Polling stations have opened in North Korea as voters started to approve their first national council in five years amid a holiday atmosphere.
Sunday's election doubles as a national headcount and may offer clues to power shifts in Pyongyang, AFP news agency reported.
The vote to elect representatives for the Supreme People's Assembly (SPA) was taking place as scheduled, the state-run KCNA news agency said, adding that voter turnout was a whopping 91 percent as of 2pm (05:00 GMT).
Those who are ill or infirm and cannot travel to polling stations are casting votes at special "mobile ballot boxes," it added.
Apart from the physical casting of votes, there is nothing democratic about the ballot, with only one approved candidate standing for each of the 687 districts.
State newspapers on Sunday stressed it was the duty of "every single person" to vote in the poll.
The Rodong Sinmun said the election would promote North Korea as a "dignified, prosperous and strong socialist powerhouse".

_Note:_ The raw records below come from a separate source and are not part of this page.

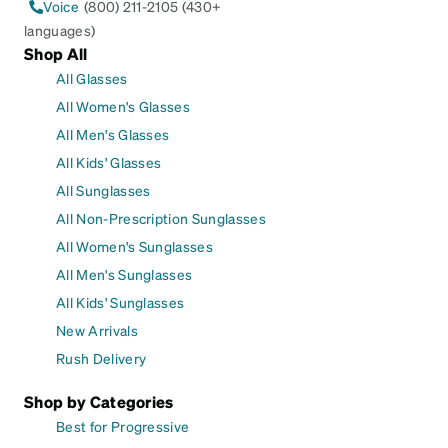
Voice
(800) 211-2105 (430+
languages)
Shop All
All Glasses
All Women's Glasses
All Men's Glasses
All Kids' Glasses
All Sunglasses
All Non-Prescription Sunglasses
All Women's Sunglasses
All Men's Sunglasses
All Kids' Sunglasses
New Arrivals
Rush Delivery
Shop by Categories
Best for Progressive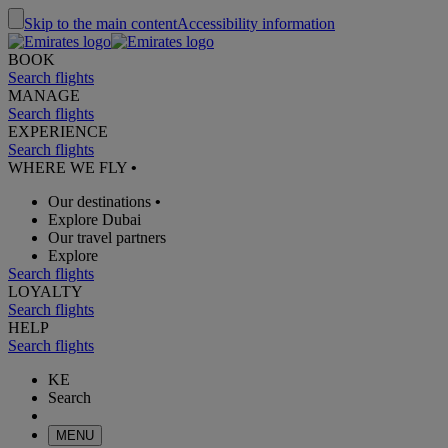
Skip to the main content
Accessibility information
BOOK
Search flights
MANAGE
Search flights
EXPERIENCE
Search flights
WHERE WE FLY
•
Our destinations
•
Explore Dubai
Our travel partners
Explore
Search flights
LOYALTY
Search flights
HELP
Search flights
KE
Search
MENU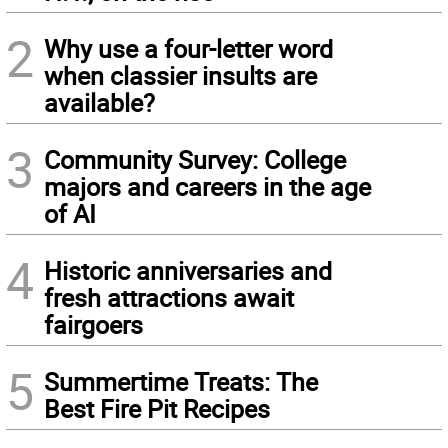
2
Why use a four-letter word
when classier insults are
available?
3
Community Survey: College
majors and careers in the age
of AI
4
Historic anniversaries and
fresh attractions await
fairgoers
5
Summertime Treats: The
Best Fire Pit Recipes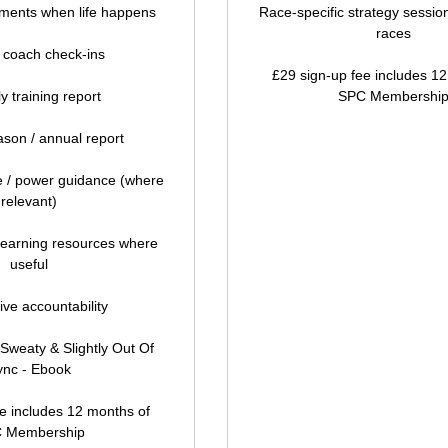
ments when life happens
Race-specific strategy session
races
 coach check-ins
£29 sign-up fee includes 1
y training report
SPC Membershi
son / annual report
ce / power guidance (where
relevant)
learning resources where
useful
ive accountability
Sweaty & Slightly Out Of
ync - Ebook
e includes 12 months of
 Membership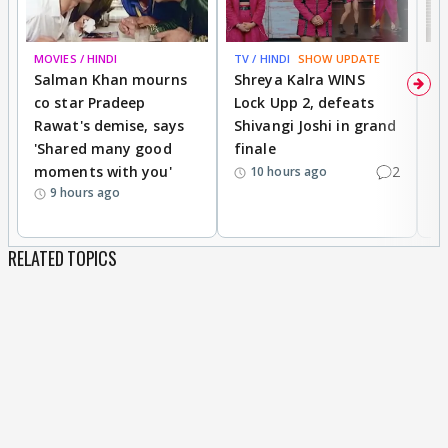
MOVIES / HINDI
TV / HINDI
SHOW UPDATE
TV
Salman Khan mourns
Shreya Kalra WINS
P
co star Pradeep
Lock Upp 2, defeats
r
Rawat's demise, says
Shivangi Joshi in grand
s
'Shared many good
finale
a
moments with you'
2
d
10 hours ago
9 hours ago
RELATED TOPICS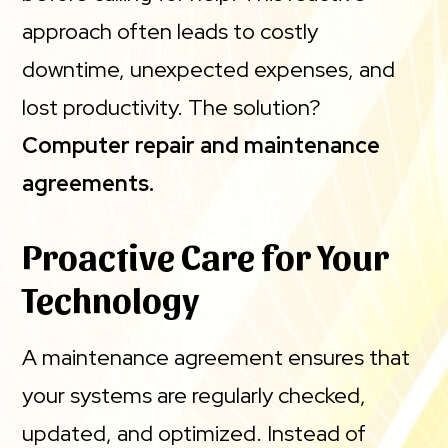
approach often leads to costly
downtime, unexpected expenses, and
lost productivity. The solution?
Computer repair and maintenance
agreements.
Proactive Care for Your
Technology
A maintenance agreement ensures that
your systems are regularly checked,
updated, and optimized. Instead of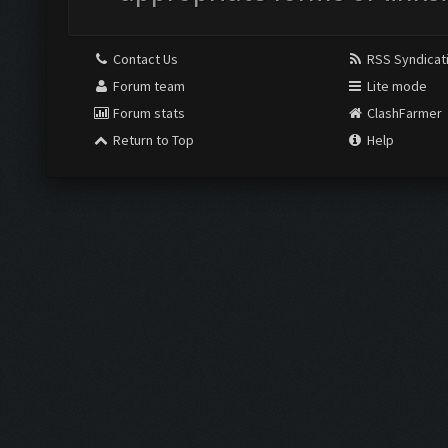
Contact Us
RSS Syndicat
Forum team
Lite mode
Forum stats
ClashFarmer
Return to Top
Help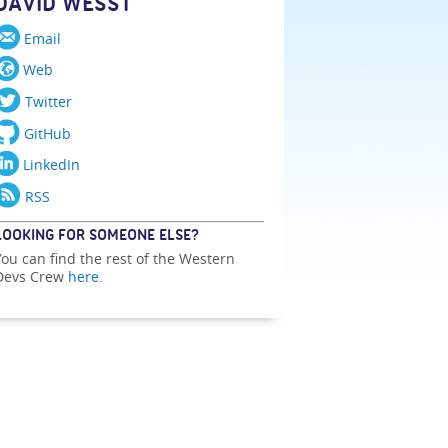
DAVID WESST
Email
Web
Twitter
GitHub
LinkedIn
RSS
LOOKING FOR SOMEONE ELSE?
You can find the rest of the Western
Devs Crew
here
.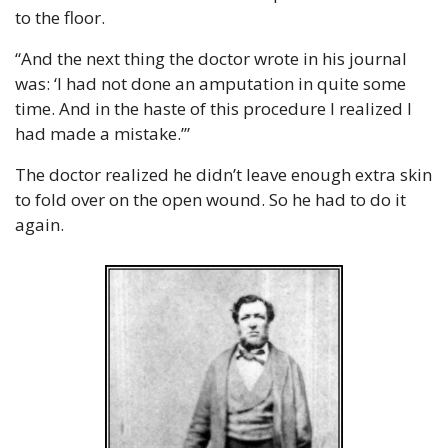
to the floor.
“And the next thing the doctor wrote in his journal 
was: ‘I had not done an amputation in quite some 
time. And in the haste of this procedure I realized I 
had made a mistake.’”
The doctor realized he didn’t leave enough extra skin 
to fold over on the open wound. So he had to do it 
again.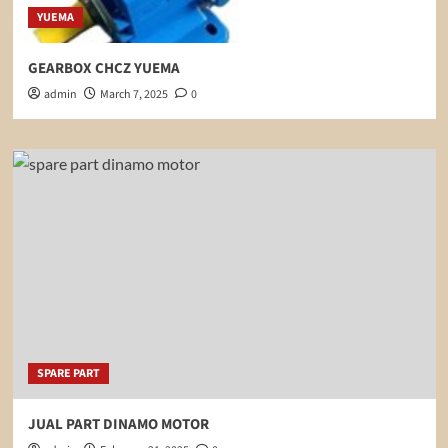
YUEMA
GEARBOX CHCZ YUEMA
admin
March 7, 2025
0
SPARE PART
JUAL PART DINAMO MOTOR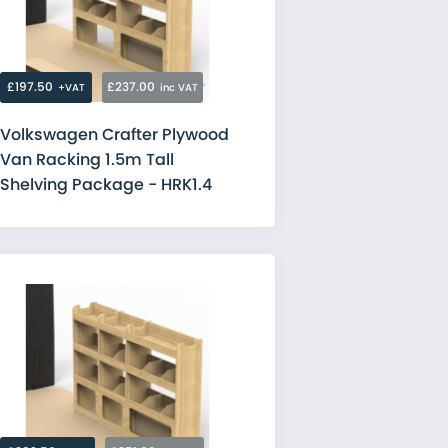
£197.50
£237.00
+VAT
inc VAT
Volkswagen Crafter Plywood
Van Racking 1.5m Tall
Shelving Package - HRK1.4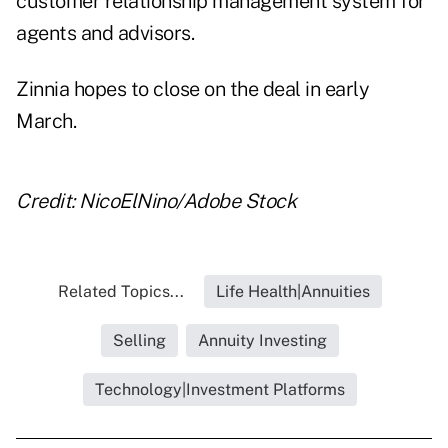
customer relationship management system for
agents and advisors.
Zinnia hopes to close on the deal in early
March.
Credit: NicoElNino/Adobe Stock
Related Topics...
Life Health|Annuities
Selling
Annuity Investing
Technology|Investment Platforms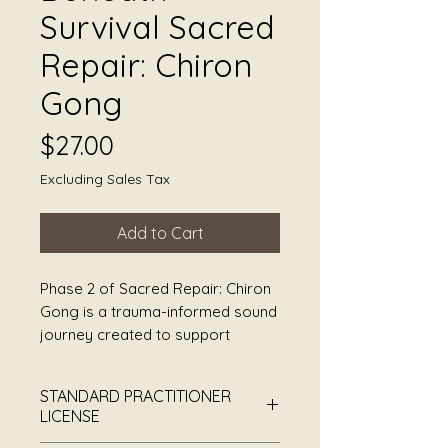
Survival Sacred
Repair: Chiron
Gong
Price
$27.00
Excluding Sales Tax
Add to Cart
Phase 2 of Sacred Repair: Chiron
Gong is a trauma-informed sound
journey created to support
deeper nervous system
awareness beneath
STANDARD PRACTITIONER
hypervigilance, chronic stress,
LICENSE
emotional exhaustion, PTSD,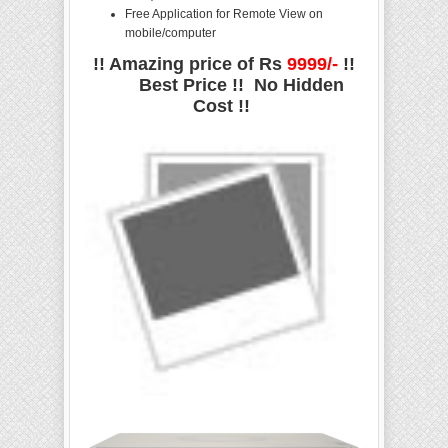
Free Application for Remote View on
mobile/computer
!! Amazing price of Rs
9999/-
!!
Best Price !! No Hidden
Cost !!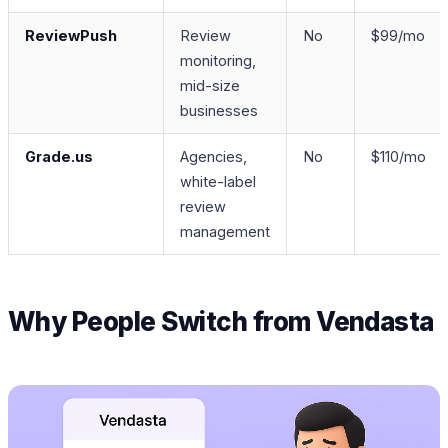
ReviewPush
Review
No
$99/mo
monitoring,
mid-size
businesses
Grade.us
Agencies,
No
$110/mo
white-label
review
management
Why People Switch from Vendasta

State-run media have in recent weeks stepped up efforts to promote the election, with a number of poems produced to celebrate voting under titles including "The Billows of Emotion and Happiness" and "We Go To Polling Station".
It was the first election to the SPA under the leadership of Kim Jong-Un, who took over the reins of power on the death of his father, Kim Jong-Il, in December 2011.
And like his father before him, Kim stood as a candidate in constituency number 111, Mount Paektu.
Koreans have traditionally attributed divine status to Mount Paektu and, according to the North's official propaganda, Kim Jong-Il was born on its slopes.
Elections are normally held every five years to the SPA, which only meets once or twice a year, mostly for a day-long session, to rubber-stamp budgets or other decisions made by the ruling Workers' Party.
The last session in April 2013 adopted a special ordinance formalising the country's position as a nuclear weapons state, a status that both South Korea and the United States have vowed not to recognise.
The real interest for outside observers is the final list of candidates or winners, both lists being identical.
Many top Korean officials are members of the parliament, and the election is an opportunity to see if any established names are absent.
It comes at a time of heightened speculation over the stability of Kim's government.
Kim has already overseen sweeping changes within the North's ruling elite, the most dramatic example being the execution of his powerful uncle and political mentor Jang Song-Thaek in December on charges of treason and corruption.
"It's a chance to see who might be tagged for key roles under Kim Jong-Un," said professor Yang Moo-Jin of the University for North Korean Studies.